Module 64 selects the instructions to be flushed in accordance with
their associated SEGMENT_IDs.
[0055] In other words, if the first-flushed instruction belongs to
segment N (SEGMENT_ID=N), then module 64 flushes at least some of
the instructions that follow the first-flushed instruction in
segment N (e.g., from the first-flushed instruction until the end
of the segment). Module 64 also flushes at least some of the
instructions (e.g., all the instructions) in the segments that are
subsequent to segment N, i.e., segments N+1, N+2, . . . . The
instructions that precede the first-flushed instruction (i.e., all
the instructions in the segments whose SEGMENT_ID<N, and the
instruction in segment N that precede the first-flushed
instruction) are typically not flushed. The method then loops back
to step 70 above.
[0056] The instructions to be flushed may be processed by any of
the hardware threads, possibly by all the threads.

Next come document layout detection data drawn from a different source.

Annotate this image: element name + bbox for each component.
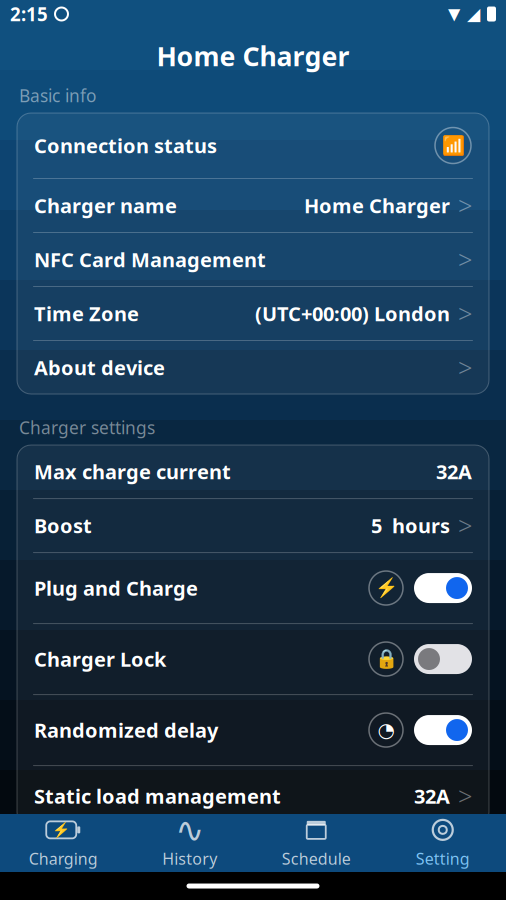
staticText: Charging xyxy=(29,848,98,869)
staticText: Charger name xyxy=(34,192,177,219)
button[interactable]: NFC Card Management xyxy=(17,233,489,286)
staticText: (UTC+00:00) London xyxy=(255,300,450,327)
staticText: Randomized delay xyxy=(34,717,218,743)
staticText: Plug and Charge xyxy=(34,575,198,601)
staticText: NFC Card Management xyxy=(34,246,266,273)
button[interactable]: Charging xyxy=(0,816,126,870)
staticText: > xyxy=(458,243,472,276)
button[interactable]: Boost xyxy=(17,499,489,552)
button[interactable]: Charger name xyxy=(17,179,489,232)
staticText: ⚡ xyxy=(374,577,398,599)
staticText: Static load management xyxy=(34,783,281,809)
staticText: > xyxy=(458,297,472,330)
staticText: Basic info xyxy=(19,84,96,107)
staticText: Home Charger xyxy=(304,192,450,219)
staticText: > xyxy=(458,779,472,813)
button[interactable]: Static load management xyxy=(17,766,489,826)
staticText: ◢ xyxy=(467,4,480,24)
staticText: Connection status xyxy=(34,132,217,159)
staticText: ◔ xyxy=(378,719,394,741)
staticText: > xyxy=(458,351,472,384)
staticText: > xyxy=(458,509,472,542)
button[interactable]: Charger Lock xyxy=(17,624,489,694)
staticText: Max charge current xyxy=(34,458,231,485)
staticText: About device xyxy=(34,354,165,381)
button[interactable]: Schedule xyxy=(253,816,380,870)
staticText: ▼ xyxy=(448,5,460,23)
staticText: Home Charger xyxy=(156,38,350,74)
staticText: 5 hours xyxy=(371,512,450,539)
staticText: Schedule xyxy=(282,848,351,869)
button[interactable]: About device xyxy=(17,341,489,394)
button[interactable]: Randomized delay xyxy=(17,695,489,765)
staticText: Boost xyxy=(34,512,92,539)
button[interactable]: Plug and Charge xyxy=(17,553,489,623)
staticText: 32A xyxy=(414,783,450,809)
staticText: 32A xyxy=(436,458,472,485)
button[interactable]: Setting xyxy=(380,816,506,870)
staticText: ∿ xyxy=(175,810,204,850)
staticText: > xyxy=(458,189,472,222)
staticText: 2:15 xyxy=(10,2,48,26)
button[interactable]: Max charge current xyxy=(17,445,489,498)
staticText: Charger settings xyxy=(19,416,155,439)
staticText: ⚡ xyxy=(52,822,70,838)
button[interactable]: Time Zone xyxy=(17,287,489,340)
staticText: Time Zone xyxy=(34,300,139,327)
staticText: 📶 xyxy=(442,135,464,156)
staticText: Charger Lock xyxy=(34,646,166,672)
staticText: History xyxy=(162,848,217,869)
staticText: Setting xyxy=(416,848,470,869)
staticText: 🔒 xyxy=(374,648,398,670)
button[interactable]: History xyxy=(126,816,253,870)
button[interactable]: Connection status xyxy=(17,113,489,178)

[0057] FIG. 3 is a diagram that schematically illustrates a process
of flushing instructions based on SEGMENT_ID, in accordance with an
embodiment of the present invention. In the present example, the
pipeline of processor 20 comprises four hardware threads 24 denoted
THREAD#1, THREAD#2, THREAD#3 and THREAD#4. Segment management
module 64 assigns successive segments SEGMENT_IDs denoted 0.1, 0.2,
0.3, 0.4, . . . and distributes the segments for parallelized
processing by the four hardware threads.
[0058] At a certain point in time that is shown in FIG. 3, THREAD#1
is processing the instructions of segment 0.1. At the same time,
THREAD#2 is processing the instructions of segment 0.2 followed by
the instructions of segment 0.4. THREAD#3 is processing the
instructions of segment 0.3 followed by the instructions of segment
0.5. THREAD#4 is processing the instructions of segment 0.6. The
order in which the instructions were fetched is shown at the bottom
of the figure.
[0059] As demonstrated in this example, the segments 0.1-0.6 are
fetched out-of-order and at least partly in parallel. In addition,
at a certain point in time a certain thread may be simultaneously
processing instructions of multiple segments.
[0060] In the present example, module 64 detects a branch
mis-prediction in some conditional branch instruction denoted 100,
belonging to segment 0.4 that is processed by THREAD#2. The
instruction following instruction 100 is thus the first-flushed
instruction in this example, and segment 0.4 is the first-flushed
segment.
[0061] In the present example, in response to detecting the branch
mis-prediction, module 64 flushes all the instructions that follow
instruction 100 in segment 0.4 (processed by THREAD#2), all the
instructions in segment 0.5 (processed by THREAD#3), and all the
instructions in segment 0.6 (processed by THREAD#4). The flushed
instructions are marked with a shaded pattern in the figure.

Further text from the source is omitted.